(Document layout detection data)
+ + + + +

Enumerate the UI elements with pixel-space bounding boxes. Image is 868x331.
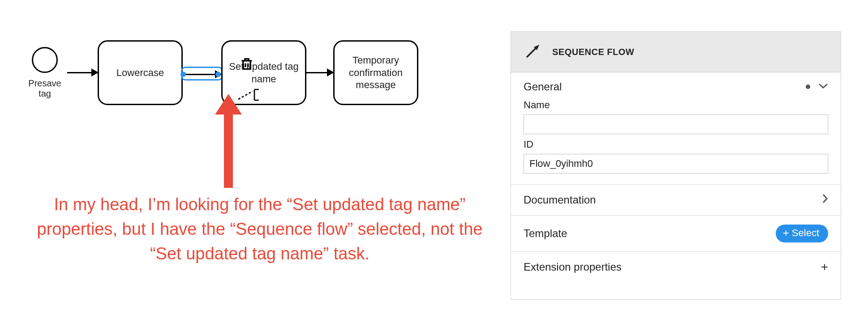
panel-row-documentation[interactable]: Documentation <box>511 185 841 216</box>
panel-header: SEQUENCE FLOW <box>511 32 841 72</box>
sequence-flow-arrow[interactable] <box>67 72 98 73</box>
context-toolbelt <box>239 56 254 72</box>
panel-row-template: Template + Select <box>511 216 841 252</box>
properties-panel: SEQUENCE FLOW General Name ID Documentat… <box>511 31 841 300</box>
section-title: General <box>524 81 562 93</box>
task-label: Temporary confirmation message <box>341 54 411 91</box>
sequence-flow-icon <box>524 42 542 62</box>
bpmn-start-event-label: Presave tag <box>22 78 67 99</box>
button-label: Select <box>792 227 819 239</box>
name-input[interactable] <box>524 115 828 134</box>
add-extension-button[interactable]: + <box>821 261 828 273</box>
task-lowercase[interactable]: Lowercase <box>98 40 183 105</box>
task-label: Lowercase <box>116 67 164 79</box>
sequence-flow-arrow[interactable] <box>306 72 333 73</box>
delete-icon[interactable] <box>239 56 254 72</box>
annotation-arrow-icon <box>202 94 255 194</box>
row-label: Template <box>524 227 567 240</box>
svg-marker-2 <box>215 94 242 115</box>
panel-row-extension-properties: Extension properties + <box>511 252 841 282</box>
chevron-down-icon[interactable] <box>818 83 828 91</box>
field-label-name: Name <box>524 99 828 111</box>
row-label: Extension properties <box>524 261 622 273</box>
plus-icon: + <box>783 228 789 238</box>
dirty-indicator-icon <box>806 85 810 89</box>
chevron-right-icon <box>822 194 828 206</box>
bpmn-start-event[interactable] <box>32 47 58 73</box>
row-label: Documentation <box>524 194 596 206</box>
annotation-caption: In my head, I’m looking for the “Set upd… <box>22 192 497 266</box>
panel-title: SEQUENCE FLOW <box>552 47 634 57</box>
plus-icon: + <box>821 260 828 274</box>
bpmn-canvas[interactable]: Presave tag Lowercase Set updated tag na… <box>0 0 511 331</box>
selected-sequence-flow[interactable] <box>183 70 221 75</box>
panel-section-general: General Name ID <box>511 72 841 185</box>
task-temporary-confirmation[interactable]: Temporary confirmation message <box>333 40 418 105</box>
select-template-button[interactable]: + Select <box>776 225 828 242</box>
id-input[interactable] <box>524 154 828 174</box>
field-label-id: ID <box>524 139 828 150</box>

+ + + + +

#### [Exercise objective]
Please give the data again in full, exactly as written, but without any images.

#### [Output for this task]
Enumerate the UI elements with pixel-space bounding boxes. Image is 868x331.
panel-row-documentation[interactable]: Documentation <box>511 185 841 216</box>
panel-header: SEQUENCE FLOW <box>511 32 841 72</box>
sequence-flow-arrow[interactable] <box>67 72 98 73</box>
context-toolbelt <box>239 56 254 72</box>
panel-row-template: Template + Select <box>511 216 841 252</box>
properties-panel: SEQUENCE FLOW General Name ID Documentat… <box>511 31 841 300</box>
section-title: General <box>524 81 562 93</box>
task-label: Temporary confirmation message <box>341 54 411 91</box>
sequence-flow-icon <box>524 42 542 62</box>
bpmn-start-event-label: Presave tag <box>22 78 67 99</box>
button-label: Select <box>792 227 819 239</box>
name-input[interactable] <box>524 115 828 134</box>
add-extension-button[interactable]: + <box>821 261 828 273</box>
task-lowercase[interactable]: Lowercase <box>98 40 183 105</box>
task-label: Lowercase <box>116 67 164 79</box>
sequence-flow-arrow[interactable] <box>306 72 333 73</box>
delete-icon[interactable] <box>239 56 254 72</box>
annotation-arrow-icon <box>202 94 255 194</box>
row-label: Template <box>524 227 567 240</box>
svg-marker-2 <box>215 94 242 115</box>
panel-row-extension-properties: Extension properties + <box>511 252 841 282</box>
chevron-down-icon[interactable] <box>818 83 828 91</box>
field-label-name: Name <box>524 99 828 111</box>
row-label: Extension properties <box>524 261 622 273</box>
plus-icon: + <box>783 228 789 238</box>
dirty-indicator-icon <box>806 85 810 89</box>
chevron-right-icon <box>822 194 828 206</box>
bpmn-start-event[interactable] <box>32 47 58 73</box>
row-label: Documentation <box>524 194 596 206</box>
annotation-caption: In my head, I’m looking for the “Set upd… <box>22 192 497 266</box>
panel-title: SEQUENCE FLOW <box>552 47 634 57</box>
plus-icon: + <box>821 260 828 274</box>
bpmn-canvas[interactable]: Presave tag Lowercase Set updated tag na… <box>0 0 511 331</box>
selected-sequence-flow[interactable] <box>183 70 221 75</box>
panel-section-general: General Name ID <box>511 72 841 185</box>
task-temporary-confirmation[interactable]: Temporary confirmation message <box>333 40 418 105</box>
select-template-button[interactable]: + Select <box>776 225 828 242</box>
id-input[interactable] <box>524 154 828 174</box>
field-label-id: ID <box>524 139 828 150</box>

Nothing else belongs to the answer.